**Task to carry out**
Your reply should reproduce all the data below exactly while excluding the pictures.

**Data for processing**
● ● ● ●

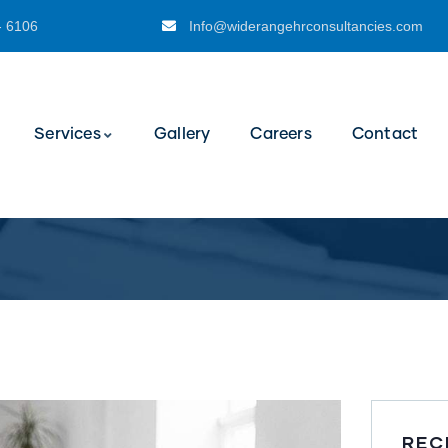
- 6106
Info@widerangehrconsultancies.com
Services
Gallery
Careers
Contact
REC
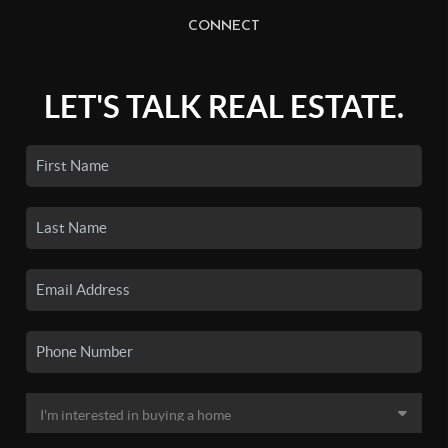
CONNECT
LET'S TALK REAL ESTATE.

● ● ● ●

**Task response**
- 6106
Info@widerangehrconsultancies.com
Services
Gallery
Careers
Contact
REC
CONNECT
LET'S TALK REAL ESTATE.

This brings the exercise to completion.